I campi vergini per le assicurazioni libere in Italia. La necessità della discesa nel popolo
Tipologia: Paragrafo/Articolo – Data pubblicazione: 01/01/1911
I campi vergini per le assicurazioni libere in Italia. La necessità della discesa nel popolo
Libro d’oro degli assicuratori benemeriti della Previdenza, Torino, Editrice la direzione del «Bollettino delle assicurazioni», 1911, pp. 13-14
La questione delle assicurazioni di vecchiaia e in caso di morte a favore degli operai è divenuta viva anche in Italia. I rimproveri che si muovono da taluni alla Cassa Nazionale di Previdenza di non aver saputo efficacemente raggiungere il suo scopo e di essere riuscita a raggruppare attorno a sé appena 330 mila soci, di cui forse un terzo dormienti; le richieste della pensione di Stato o dell’obbligatorietà dell’assicurazione, con contributo di Stato, a favore degli operai provano come il problema sia sentito.
Io non credo però che la soluzione sua debba essere cercata ricorrendo ancora una volta allo Stato-Provvidenza ed imitando ciò che all’estero hanno fatto Inghilterra, Germania e Francia. L’assicurazione in caso di vecchiaia e di morte è una delle manifestazioni più squisite della virtù del risparmio e della previdenza; e risparmio e previdenza sono virtù che non si impongono colla obbligatorietà. La previdenza volontaria eleva e nobilita l’individuo; la previdenza obbligatoria lo riduce al livello di un impiegato pubblico, che consuma tutto lo stipendio perché ha la sicurezza della pensione pagata dallo Stato ed intanto lascia alla morte la famiglia senza capitali e tuttodì strepita per aumento di stipendi, per case a buon mercato, senza far opera atta a guadagnarsi lo stipendio maggiore ed a costrurre le intraprese atte a procurargli la casa bella.

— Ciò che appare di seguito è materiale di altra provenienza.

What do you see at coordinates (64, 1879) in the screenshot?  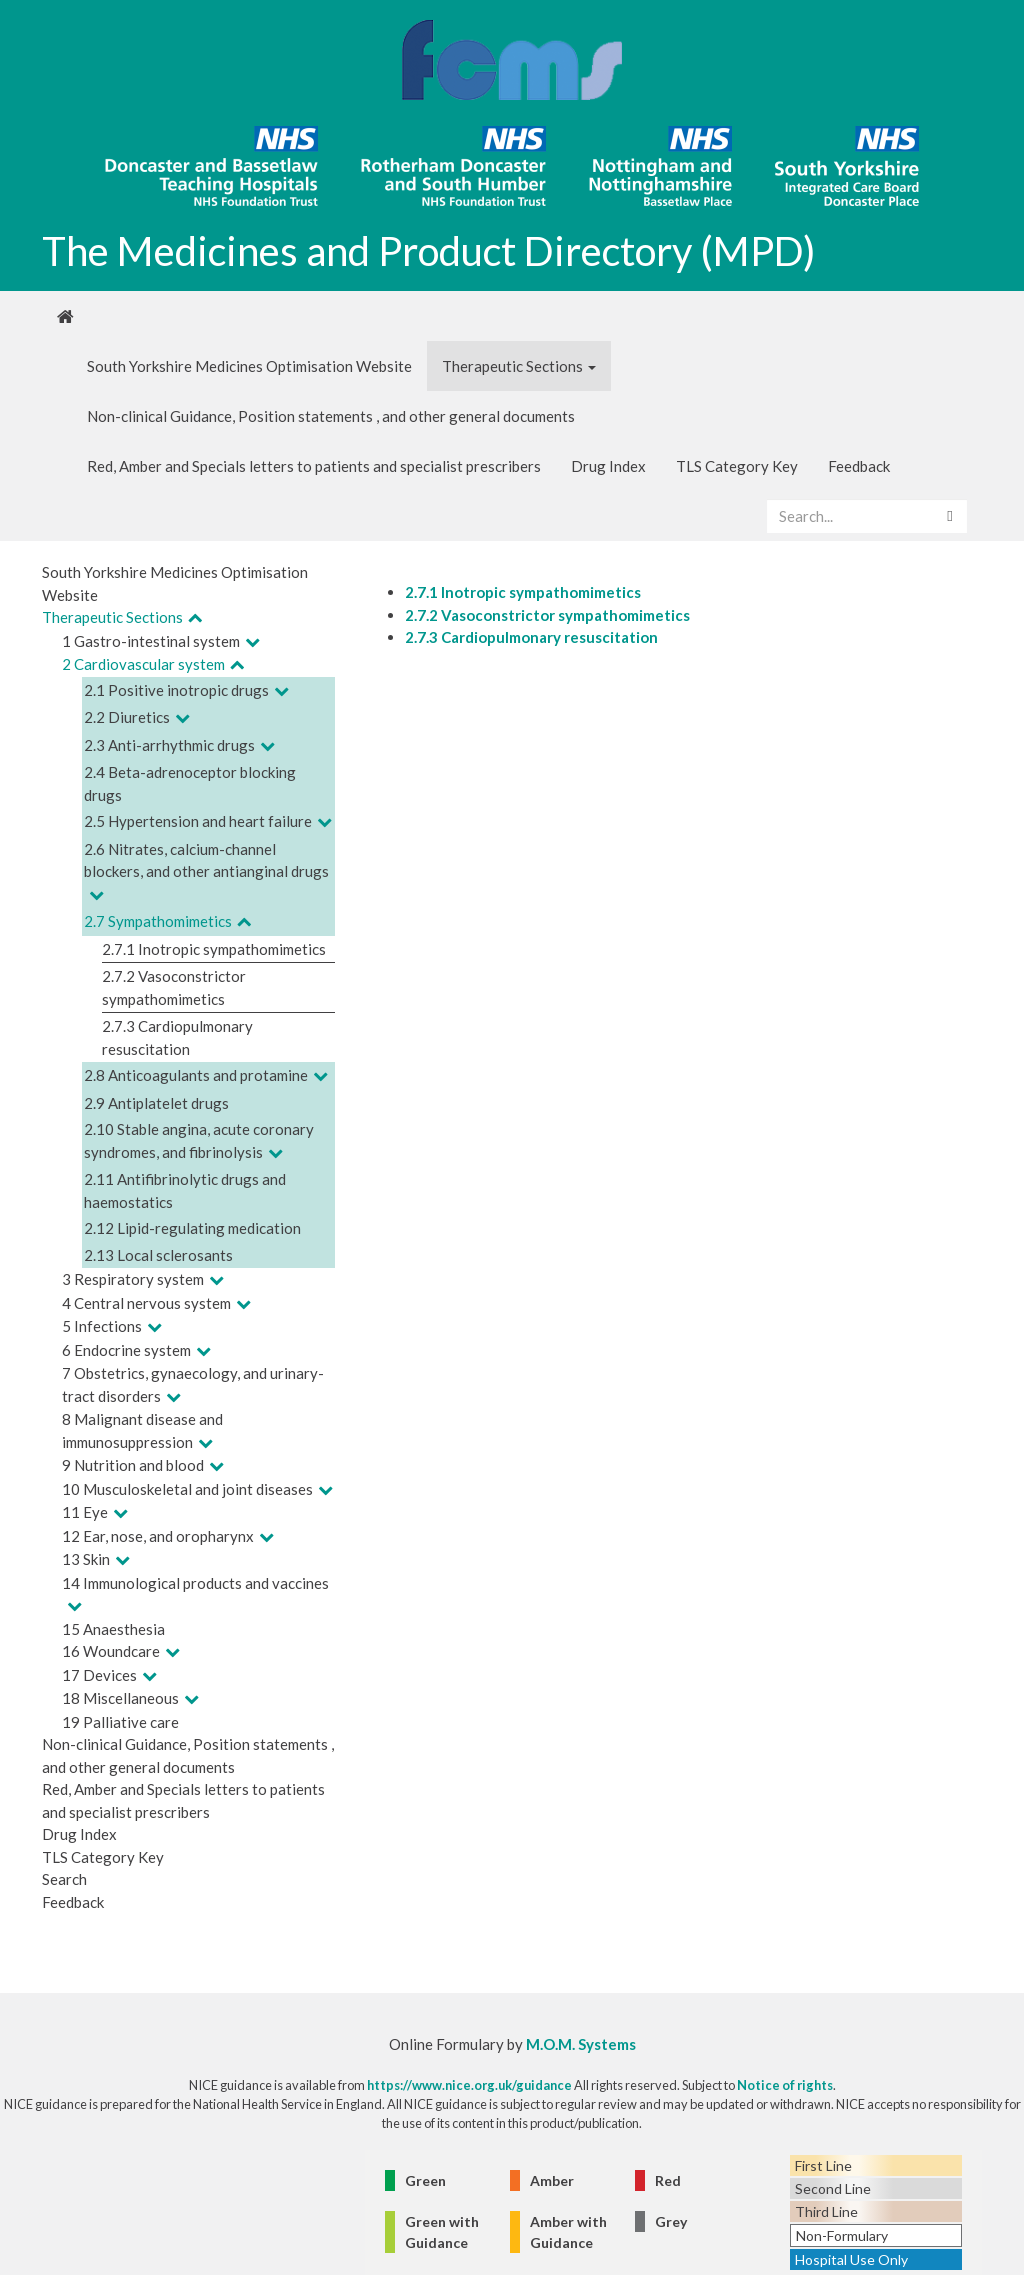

Io credo perciò che un campo larghissimo di operosità spetti ancora alle Società private di assicurazione. Esse devono discendere al disotto della borghesia e delle classi ricche, a cui finora limitarono la loro azione; debbono cercare una nuova clientela negli strati più umili del popolo, imitando ciò che in Inghilterra fanno alcune potentissime Società. Si ricordi che la sola «Prudential» di Londra possiede 17 milioni di polizze, con 700 milioni di lire versate dai suoi assicurati; e che le polizze operaie a fine 1908 giungevan nel Regno Unito a 28.541.525 con un capitale assicurato di L. st. 285.807.599, più di 7 miliardi di lire italiane. Questo è l’esempio che deve sospingere le nostre libere istituzioni. E in questa gara feconda debbono concorrere tutte, senza gelosie e ostracismi ingiustificati; dalle vecchie e solide società anonime alle mutue che con una amministrazione severa hanno potuto conquistare il favore del pubblico, alle nuove tontinarie. Queste che hanno commessi errori non pochi di teoria e di propaganda, hanno ancora tempo di redimersi, trasformandosi in società mutue per le assicurazioni popolari. Sarà sacrificato il principio tontinario; ma non monta. L’importante si è che con l’opera concorde di tutti si riesca ad elevare il popolo nostro addestrandolo all’esercizio di questa sublime tra le virtù economiche; la previsione dell’indomani.